Dans ses volumes récemment publiés sur l’histoire de France, M. Michelet a senti en un endroit cette absence de sens moral qui caractérise le moment présent, si animé d’ailleurs, si intelligent et si vivement poétique ; il a exprimé son regret et son espoir en paroles ardentes qu’on est heureux d’avoir pour auxiliaires : ne pourrait-on pas les lui opposer à lui-même quelquefois ? C’est à propos des conseils pieux donnés par saint Louis à son fils, et qui rappellent le mot tout à l’heure cité d’Énée à Ascagne : « Belles et touchantes paroles ! dit l’historien ; il est difficile de les lire sans être ému. Mais en même temps l’émotion est mêlée de retour sur soi-même et de tristesse. Cette pureté, cette douceur d’âme, cette élévation merveilleuse, où le christianisme porta son héros, qui nous la rendra ?… Certainement la moralité est plus éclairée aujourd’hui ; est-elle plus forte ? Voilà une question bien propre à troubler tout sincère ami du progrès… Le cœur se serre quand on voit que dans ce progrès de toute chose la force morale n’a pas augmenté. La notion du libre arbitre et de la responsabilité morale semble s’obscurcir chaque jour. Chose bizarre ! à mesure que diminue et s’efface le vieux fatalisme de climats et de races qui pesait sur l’homme antique, succède et grandit comme un fatalisme d’idées. Que la passion soit fataliste, qu’elle veuille tuer la liberté, à la bonne heure ! c’est son rôle, à elle. Mais la science elle-même, mais l’art… Et toi aussi, mon fils !… Cette larve du fatalisme, par où que vous mettiez la tête à la fenêtre, vous la rencontrez. Le symbolisme de Vico et de Herder, le panthéisme naturel de Schelling, le panthéisme historique de Hégel, l’histoire de races et l’histoire d’idées qui ont tant honoré la France, ils ont beau différer en tout ; contre la liberté ils sont d’accord. L’artiste même, le poète qui n’est tenu à nul système, mais qui réfléchit l’idée de son siècle, il a de sa plume de bronze inscrit la vieille cathédrale de ce mot sinistre : Anankê. »

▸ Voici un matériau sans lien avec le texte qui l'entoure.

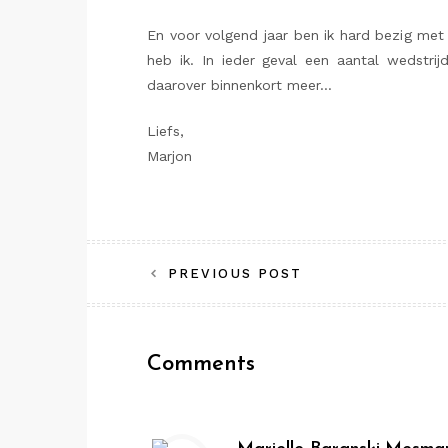
En voor volgend jaar ben ik hard bezig met 
heb ik. In ieder geval een aantal wedstrij
daarover binnenkort meer…
Liefs,
Marjon
Bericht
PREVIOUS POST
navigatie
Comments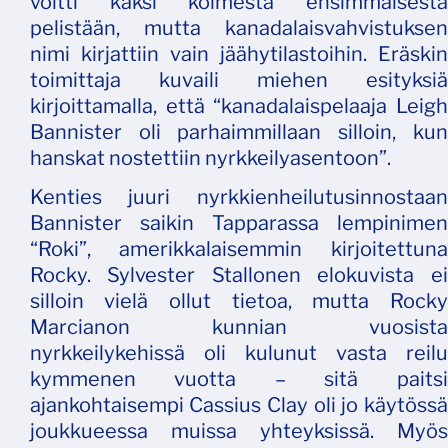
voitti kaksi kolmesta ensimmäisestä
pelistään, mutta kanadalaisvahvistuksen
nimi kirjattiin vain jäähytilastoihin. Eräskin
toimittaja kuvaili miehen esityksiä
kirjoittamalla, että “kanadalaispelaaja Leigh
Bannister oli parhaimmillaan silloin, kun
hanskat nostettiin nyrkkeilyasentoon”.
Kenties juuri nyrkkienheilutusinnostaan
Bannister saikin Tapparassa lempinimen
“Roki”, amerikkalaisemmin kirjoitettuna
Rocky. Sylvester Stallonen elokuvista ei
silloin vielä ollut tietoa, mutta Rocky
Marcianon kunnian vuosista
nyrkkeilykehissä oli kulunut vasta reilu
kymmenen vuotta – sitä paitsi
ajankohtaisempi Cassius Clay oli jo käytössä
joukkueessa muissa yhteyksissä. Myös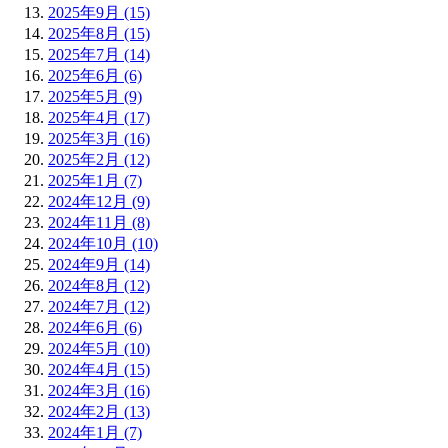
2025年9月 (15)
2025年8月 (15)
2025年7月 (14)
2025年6月 (6)
2025年5月 (9)
2025年4月 (17)
2025年3月 (16)
2025年2月 (12)
2025年1月 (7)
2024年12月 (9)
2024年11月 (8)
2024年10月 (10)
2024年9月 (14)
2024年8月 (12)
2024年7月 (12)
2024年6月 (6)
2024年5月 (10)
2024年4月 (15)
2024年3月 (16)
2024年2月 (13)
2024年1月 (7)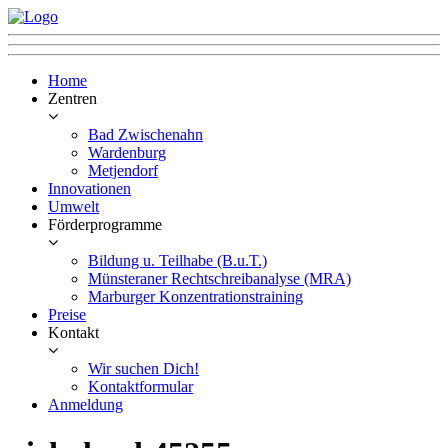
Home
Zentren
Bad Zwischenahn
Wardenburg
Metjendorf
Innovationen
Umwelt
Förderprogramme
Bildung u. Teilhabe (B.u.T.)
Münsteraner Rechtschreibanalyse (MRA)
Marburger Konzentrationstraining
Preise
Kontakt
Wir suchen Dich!
Kontaktformular
Anmeldung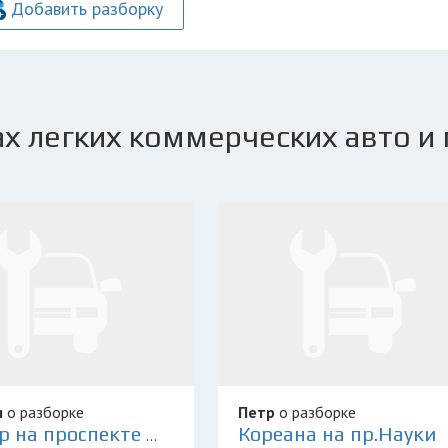
Добавить разборку
х легких коммерческих авто и 
я
о разборке
Петр
о разборке
Кореана на пр.Науки
PitStop на проспекте Маршала Блюхера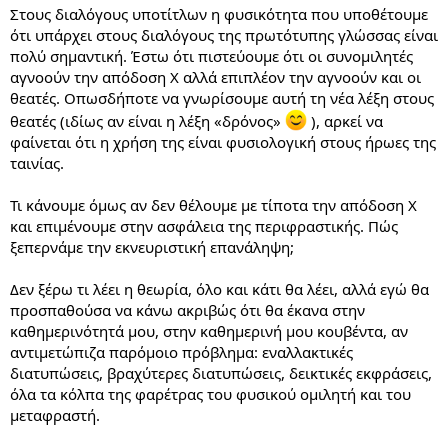
Στους διαλόγους υποτίτλων η φυσικότητα που υποθέτουμε
ότι υπάρχει στους διαλόγους της πρωτότυπης γλώσσας είναι
πολύ σημαντική. Έστω ότι πιστεύουμε ότι οι συνομιλητές
αγνοούν την απόδοση Χ αλλά επιπλέον την αγνοούν και οι
θεατές. Οπωσδήποτε να γνωρίσουμε αυτή τη νέα λέξη στους
θεατές (ιδίως αν είναι η λέξη «δρόνος»
), αρκεί να
φαίνεται ότι η χρήση της είναι φυσιολογική στους ήρωες της
ταινίας.
Τι κάνουμε όμως αν δεν θέλουμε με τίποτα την απόδοση Χ
και επιμένουμε στην ασφάλεια της περιφραστικής. Πώς
ξεπερνάμε την εκνευριστική επανάληψη;
Δεν ξέρω τι λέει η θεωρία, όλο και κάτι θα λέει, αλλά εγώ θα
προσπαθούσα να κάνω ακριβώς ότι θα έκανα στην
καθημερινότητά μου, στην καθημερινή μου κουβέντα, αν
αντιμετώπιζα παρόμοιο πρόβλημα: εναλλακτικές
διατυπώσεις, βραχύτερες διατυπώσεις, δεικτικές εκφράσεις,
όλα τα κόλπα της φαρέτρας του φυσικού ομιλητή και του
μεταφραστή.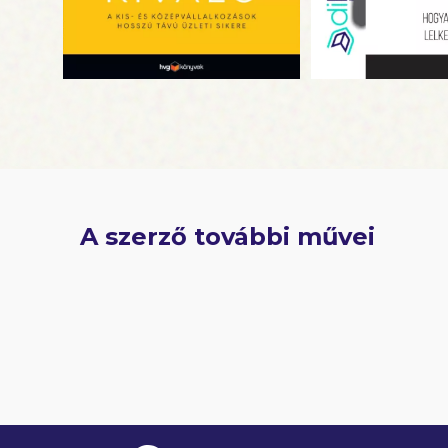
Stanfor
vállalkoz
elnöke, s
hetvenhár
A szerző további művei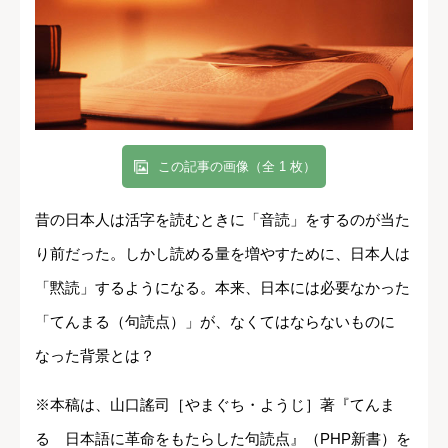
この記事の画像（全 1 枚）
昔の日本人は活字を読むときに「音読」をするのが当た
り前だった。しかし読める量を増やすために、日本人は
「黙読」するようになる。本来、日本には必要なかった
「てんまる（句読点）」が、なくてはならないものに
なった背景とは？
※本稿は、山口謠司［やまぐち・ようじ］著『てんま
る 日本語に革命をもたらした句読点』（PHP新書）を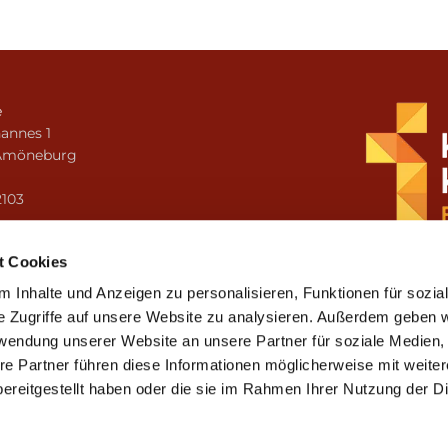
e
annes 1
Amöneburg
n
2103
i.amoeneburg@bistum-fulda.de
t Cookies
 Inhalte und Anzeigen zu personalisieren, Funktionen für sozia
e Zugriffe auf unsere Website zu analysieren. Außerdem geben w
rwendung unserer Website an unsere Partner für soziale Medien
re Partner führen diese Informationen möglicherweise mit weite
ereitgestellt haben oder die sie im Rahmen Ihrer Nutzung der D
mpressum
Datenschutzerklärung
ChurchDesk-Lo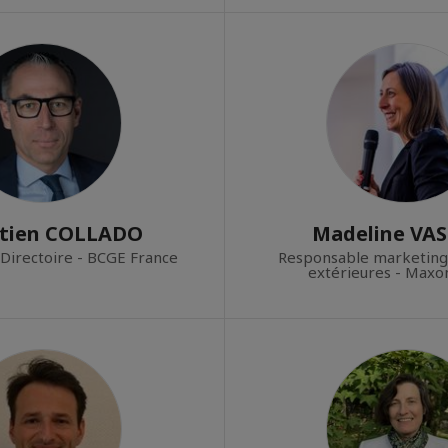
stien COLLADO
Madeline VA
 Directoire - BCGE France
Responsable marketing 
extérieures - Maxo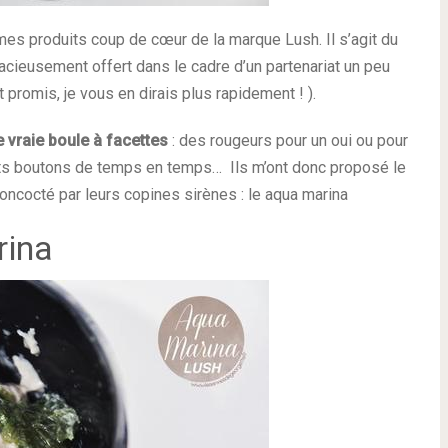
 mes produits coup de cœur de la marque Lush. Il s’agit du
racieusement offert dans le cadre d’un partenariat un peu
t promis, je vous en dirais plus rapidement ! ).
 vraie boule à facettes
: des rougeurs pour un oui ou pour
etits boutons de temps en temps… Ils m’ont donc proposé le
 concocté par leurs copines sirènes : le aqua marina
rina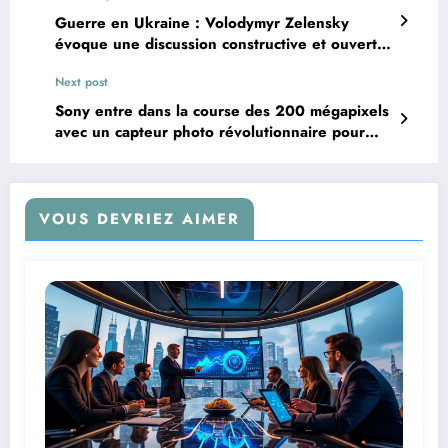
Guerre en Ukraine : Volodymyr Zelensky
évoque une discussion constructive et ouverte
avec Donald Trump
Next post
Sony entre dans la course des 200 mégapixels
avec un capteur photo révolutionnaire pour
smartphones
VOUS DEVRIEZ AIMER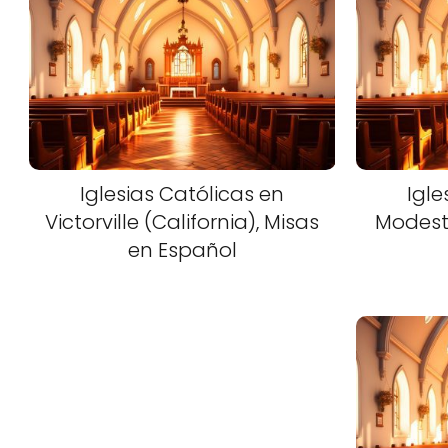
Iglesias Católicas en
Igle
Victorville (California), Misas
Modesto
en Español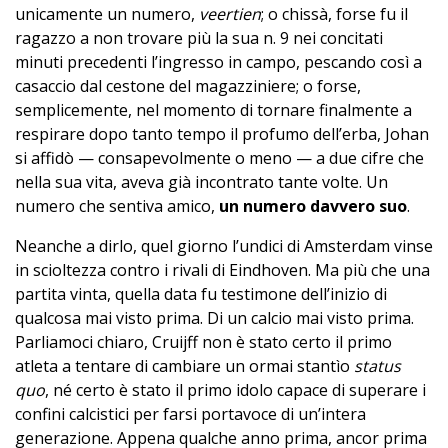
unicamente un
numero,
veertien
; o chissà, forse fu il
ragazzo a non trovare più la sua n. 9 nei concitati
minuti precedenti l’ingresso in campo, pescando così a
casaccio dal cestone del magazziniere; o forse,
semplicemente, nel momento di tornare finalmente a
respirare dopo tanto tempo il profumo dell’erba, Johan
si affidò — consapevolmente o meno — a due cifre che
nella sua vita, aveva già incontrato tante volte. Un
numero che sentiva amico,
un numero davvero suo
.
Neanche a dirlo, quel giorno l’undici di Amsterdam vinse
in scioltezza contro i rivali di Eindhoven. Ma più che una
partita vinta, quella data fu testimone dell’inizio di
qualcosa mai visto prima. Di un calcio mai visto prima.
Parliamoci chiaro, Cruijff non è stato certo il primo
atleta a tentare di cambiare un ormai stantìo
status
quo
, né certo è stato il primo idolo capace di superare i
confini calcistici per farsi portavoce di un’intera
generazione. Appena qualche anno prima, ancor prima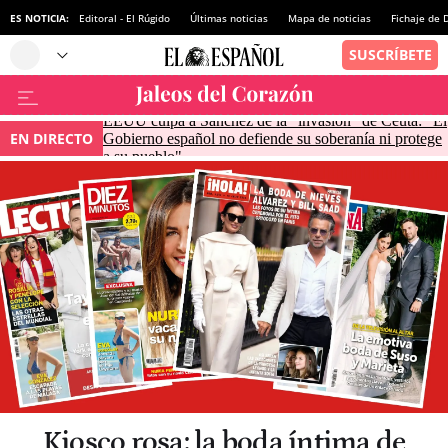
ES NOTICIA:
Editoral - El Rúgido
Últimas noticias
Mapa de noticias
Fichaje de
EEUU culpa a Sánchez de la "invasión" de Ceuta: "El
EN DIRECTO
Gobierno español no defiende su soberanía ni protege
a su pueblo"
Kiosco rosa: la boda íntima de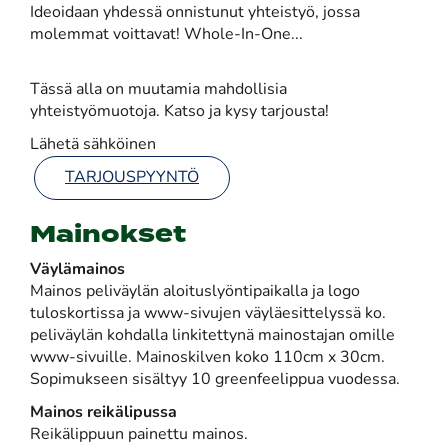
​​​​​​​Ideoidaan yhdessä onnistunut yhteistyö, jossa
molemmat voittavat! Whole-In-One...
Tässä alla on muutamia mahdollisia
yhteistyömuotoja. Katso ja kysy tarjousta!
Lähetä sähköinen
​​​​​​​
TARJOUSPYYNTÖ
Mainokset
Väylämainos
Mainos peliväylän aloituslyöntipaikalla ja logo
tuloskortissa ja www-sivujen väyläesittelyssä ko.
peliväylän kohdalla linkitettynä mainostajan omille
www-sivuille. Mainoskilven koko 110cm x 30cm.
Sopimukseen sisältyy 10 greenfeelippua vuodessa.
Mainos reikälipussa
Reikälippuun painettu mainos.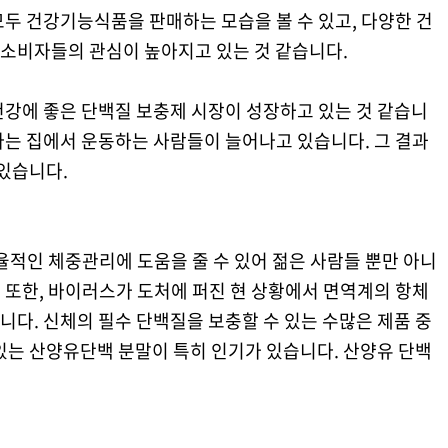
 모두 건강기능식품을 판매하는 모습을 볼 수 있고, 다양한 건
소비자들의 관심이 높아지고 있는 것 같습니다.
 건강에 좋은 단백질 보충제 시장이 성장하고 있는 것 같습니
다는 집에서 운동하는 사람들이 늘어나고 있습니다. 그 결과
있습니다.
율적인 체중관리에 도움을 줄 수 있어 젊은 사람들 뿐만 아니
 또한, 바이러스가 도처에 퍼진 현 상황에서 면역계의 항체
다. 신체의 필수 단백질을 보충할 수 있는 수많은 제품 중
있는 산양유단백 분말이 특히 인기가 있습니다. 산양유 단백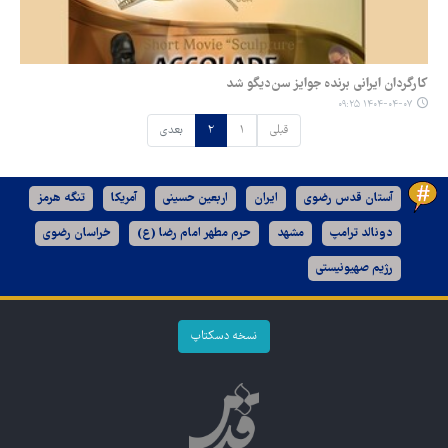
کارگردان ایرانی برنده جوایز سن‌دیگو شد
۱۴۰۴-۰۴-۰۷ ۰۹:۲۵
قبلی
۱
۲
بعدی
آستان قدس رضوی
ایران
اربعین حسینی
آمریکا
تنگه هرمز
دونالد ترامپ
مشهد
حرم مطهر امام رضا (ع)
خراسان رضوی
رژیم صهیونیستی
نسخه دسکتاپ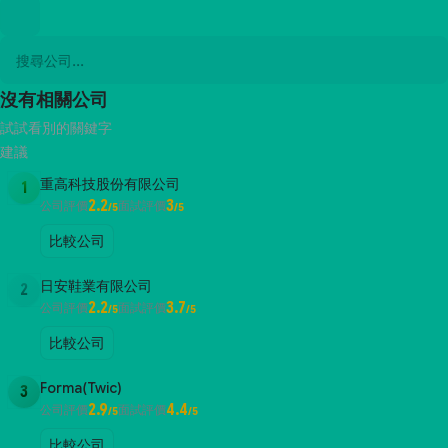
沒有相關公司
試試看別的關鍵字
建議
重高科技股份有限公司
1
2.2
3
公司評價
面試評價
/5
/5
比較公司
日安鞋業有限公司
2
2.2
3.7
公司評價
面試評價
/5
/5
比較公司
Forma(Twic)
3
2.9
4.4
公司評價
面試評價
/5
/5
比較公司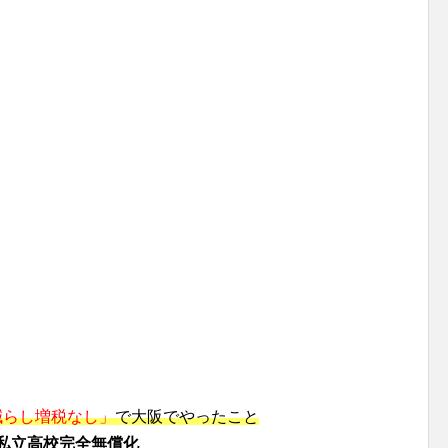
減らし増税なし」
で大阪でやったこと
私立高校完全無償化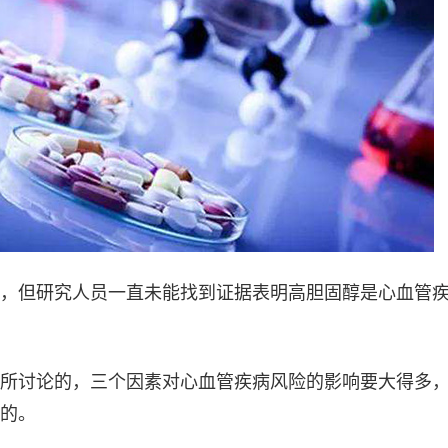
，但研究人员一直未能找到证据表明高胆固醇是心血管
所讨论的，三个因素对心血管疾病风险的影响要大得多
的。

M. Michelet espère pourtant que celle lumière de liberté morale, toute vacillante qu’elle semble, n’est pas destinée à périr, et nous l’espérons comme lui. C’est d’ailleurs le propre de la liberté morale de ne pas céder à la vogue, à l’entraînement, à l’opinion, et de vivre en protestant contre ce qui voudrait l’accabler. Je ne saurais dire pour mon compte à quel point je me suis senti souvent choqué, rebuté, jusque dans les plus belles pages d’amis bien éloquents, en voyant cet abus extrême qu’on fait aujourd’hui des grands hommes et tous ces demi-dieux despotiques qu’on inaugure en marbre ou en bronze sur le corps saignant de l’humanité qu’ils ont foulée. Au nom de cette classe intermédiaire, de plus en plus nombreuse, qui flotte entre les admirateurs aveugles et les admirés déifiés, qui n’est plus le vulgaire idolâtre et qui ne prétendra jamais au rang des demi-dieux, qui devra pourtant accorder sa juste estime et son admiration à qui méritera de la ravir, on est tenté de redemander quelques-uns de ces beaux et purs grands hommes dont les actes ou les œuvres sont comme la fleur du sommet de l’arbre humain, comme l’ombre bienfaisante qui s’en épanche, comme le suc mûri qui en découle. Lassé de ces bruits sonores et des statues de tout métal debout sur leurs socles démesurés, on se rejette avec une sorte de faiblesse en arrière et, comme Dante en ses cercles sombres, on réclame un guide compatissant et à portée de la main : Ô Virgile, Térence, Racine, Fénelon, grands hommes et si charmants, pris au sein même et dans les proportions de l’humanité, où êtes-vous ? mais il en est un du moins qui vous représente. L’admiration, pour s’épanouir avec bonheur, doit se sentir aller vers des mortels de même nature, de même race que nous, quoique plus grands. Je veux, même dans ceux que le génie couronne, reconnaître et saluer les premiers d’entre mes semblables.

Sainte-Beuve, Portraits contemporains, sur les Mémoires de Mirabeau, 1835.